You generally see bodybuilders eating eggs in large amount. They need this to enhance the growth of their muscle tissues. Protein rich foods such as eggs, lean meat, pulses and fish are vital for muscle building and repair of muscle tissues.

For each gram of protein intake, you need to have 1.5 grams of carbohydrate during your regular meals. Brown rice, sweet potatoes, vegetables and oatmeal are food items rich in carbohydrates.

Include more vegetables and fruits to the. Junk foods should be totally avoided. Water plays a crucial rule in removing toxins from the body, boosting metabolism and keeping you hydrated. Take enough water before work out, during breaks and after work outs.

Just do not directly start taking up weights, once you begin your sessions. Warm up for a couple of minutes before you start. One important thing you should bear in mind is to avoid holding up breaths.

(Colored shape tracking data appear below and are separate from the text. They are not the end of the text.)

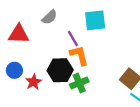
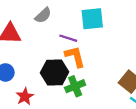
purple line: (73, 38) -> (68, 38), turned -42
red star: (34, 82) -> (25, 96), moved

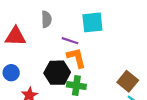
gray semicircle: (43, 15) -> (46, 19), turned -49
green cross: (75, 86) -> (76, 86), turned 30

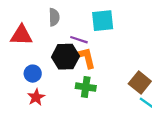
blue circle: (11, 73) -> (33, 74), moved
black hexagon: (57, 73) -> (65, 57), moved

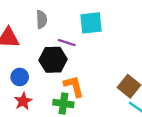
orange L-shape: (86, 58) -> (74, 86), moved
green cross: (86, 87) -> (63, 103), moved

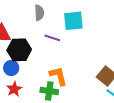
gray semicircle: (42, 19) -> (39, 13), moved
black hexagon: (53, 60) -> (19, 50), moved

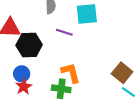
blue circle: (11, 68) -> (22, 74), moved

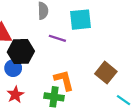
brown square: (122, 73) -> (106, 73), moved
blue circle: (22, 74) -> (13, 68), moved

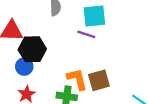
purple line: (57, 38) -> (86, 34), moved
brown square: (106, 73) -> (99, 80), moved, turned 35

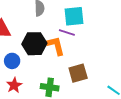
black hexagon: (32, 49) -> (34, 44), moved
orange L-shape: (77, 79) -> (56, 46), moved

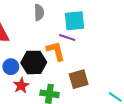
black hexagon: (34, 44) -> (34, 62), moved
red star: (14, 85) -> (21, 85), moved

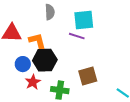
orange L-shape: (56, 51) -> (38, 42), moved

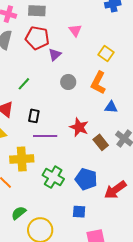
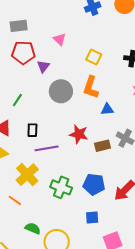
gray circle: (68, 82) -> (61, 91), size x1.5
brown rectangle: (101, 142) -> (103, 146), turned -56
yellow cross: (22, 159) -> (27, 175), turned -30
green semicircle: (19, 213) -> (33, 228), turned 70

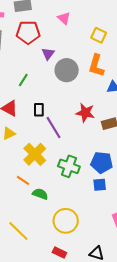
purple triangle: (43, 66) -> (48, 54), moved
purple line: (47, 148) -> (53, 128), turned 70
blue square: (92, 218) -> (100, 185), moved
green semicircle: (33, 228) -> (40, 194), moved

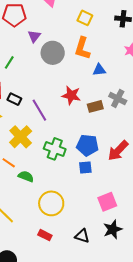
black rectangle: (39, 110) -> (14, 99), moved, turned -64

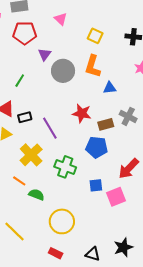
black rectangle: (14, 99) -> (25, 117), turned -40
blue pentagon: (87, 145) -> (97, 147), moved
pink square: (107, 202) -> (116, 197), moved

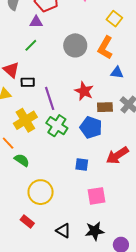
purple triangle: (45, 54) -> (36, 22), moved, turned 40
green cross: (65, 167) -> (57, 126), moved
pink square: (116, 197) -> (97, 196), moved

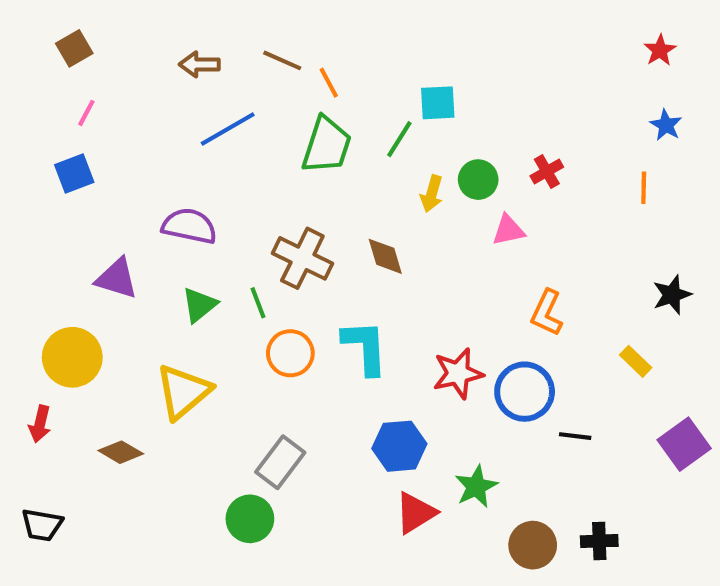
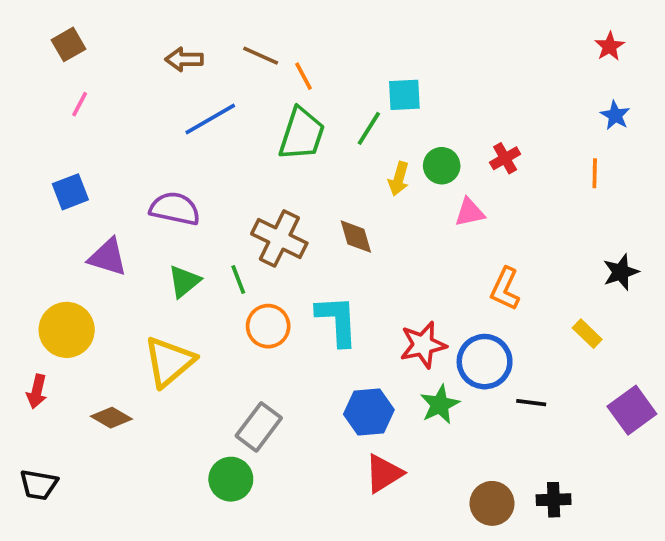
blue square: (74, 174) -> (70, 192), moved
green star: (476, 487) -> (440, 405), moved

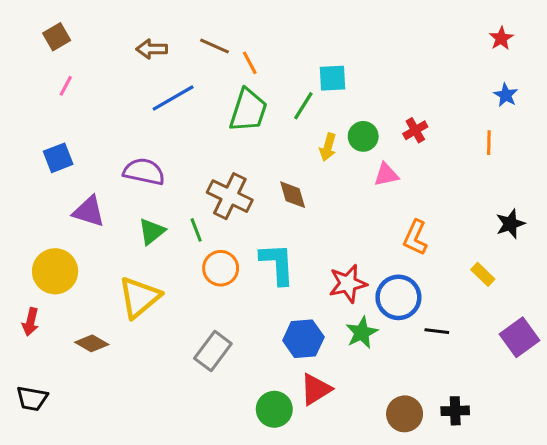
green circle: (231, 479) -> (274, 409), moved

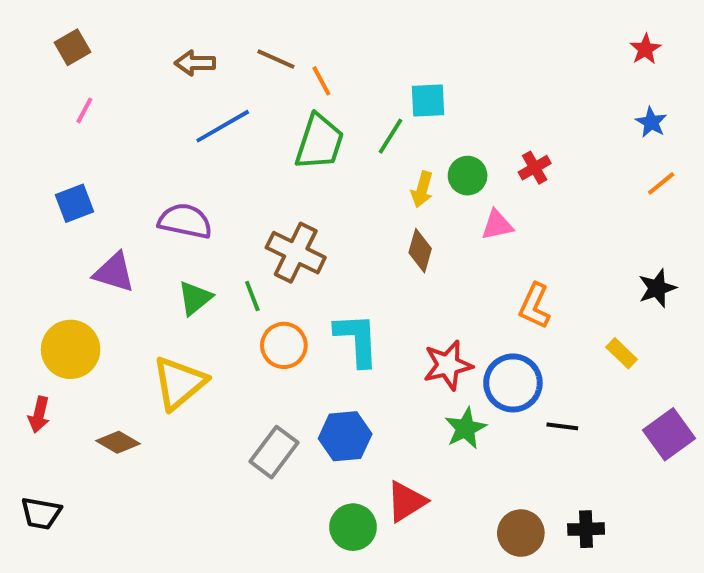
orange line: (489, 143) -> (661, 183), moved, turned 50
brown diamond: (293, 195) -> (420, 251), moved, turned 32
blue hexagon: (303, 339) -> (345, 436), moved

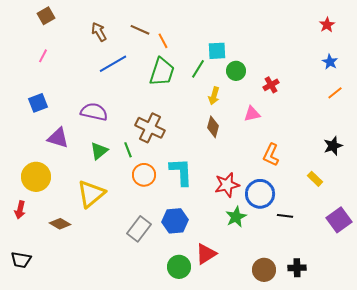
brown square: (73, 47) -> (46, 16), moved
brown arrow: (195, 63) -> (99, 32), turned 60
green circle: (468, 176) -> (236, 71), moved

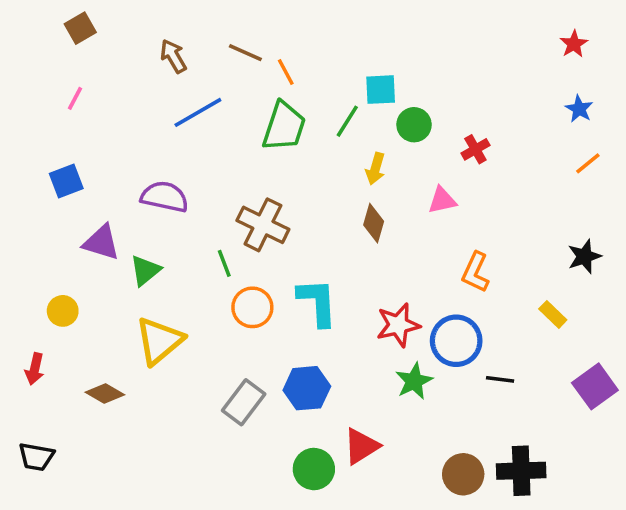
green triangle: (99, 151) -> (145, 271), moved
yellow circle: (36, 177) -> (63, 311), size x0.6
black cross: (297, 268) -> (521, 471), size x1.5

You need to breathe smoothly during your exercise. Start toning up your larger muscles first rather than the smaller muscles. Your instructor will let you know the repetitions you need to take to tone your muscles, increase its size or strengthen it, based on your body type.

Take breaks between your workouts. Never go for any short cuts in hope of getting a muscular body within a short time. This will only fetch you negative results. Go only according to the instructions.

You can also opt for cardio if you want to run smooth your cardiovascular system. It would be better if you keep a work diary for tracking your exercise regime, diet and supplements. Remember to take adequate rest and get a good night’s sleep during your work out period.